El ejército cartaginés de las guerras Púnicas se basaba en el ejército de Alejandro Magno, pero casi un siglo después de Alejandro. La falange macedonia que un siglo antes había revolucionado el arte de la guerra seguía estando en uso en todo el mundo helenístico y también en Cartago.

Roma, sin embargo, no había utilizado nunca tal sistema de combate. Roma había apostado por una unidad táctica llamada legión. Una unidad extraordinariamente flexible, nacida de la necesidad romana de obtener victorias indiscutibles frente a sus numerosos enemigos.

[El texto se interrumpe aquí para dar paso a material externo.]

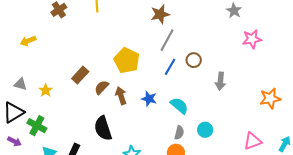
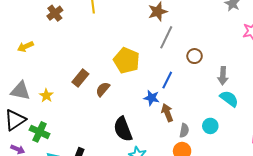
blue line: (170, 67) -> (167, 80), moved
gray triangle: (20, 84) -> (20, 91), size x1.5
brown arrow: (121, 96) -> (167, 113), moved
cyan semicircle: (179, 106) -> (229, 99), moved
black semicircle: (103, 128) -> (123, 129), moved

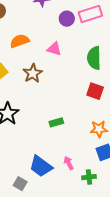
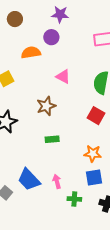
purple circle: (67, 19) -> (51, 37), moved
pink triangle: (54, 49) -> (63, 77), moved
brown star: (33, 73) -> (46, 106), moved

Los romanos llevaban en guerra casi continua siglos y eso no sólo había endurecido extraordinariamente su carácter como nación, sino que les había permitido llegar a una organización militar que, aunque desconocida en el "mundo civilizado", era enormemente superior a la falange macedonia

Cada legión estaba dividida en 60 centurias de 80 hombres cada una. Cada dos centurias formaban un manípulo, con lo que una legión estaba formada por 30 manípulos de 160 legionarios cada uno. Esto, más las tropas ligeras y 300 soldados de caballería divididos en 10 turmae de 30 jinetes cada una nos dan la cifra de unos 5.500 hombres por cada legión. El número de legiones alistadas variaba según la necesidad y además, las ciudades italianas tenían la obligación de aportar por cada legión romana un contingente de tropas similar. En Roma gobernaban cada año dos cónsules que podían alistar normalmente cada uno dos legiones más dos contingentes aliados, con lo que un ejército romano "normal" constaba de unos 22.000 hombres. La mitad de ellos romanos, la otra mitad de las ciudades "aliadas" italianas que más bien eran ciudades sometidas a Roma manu militari.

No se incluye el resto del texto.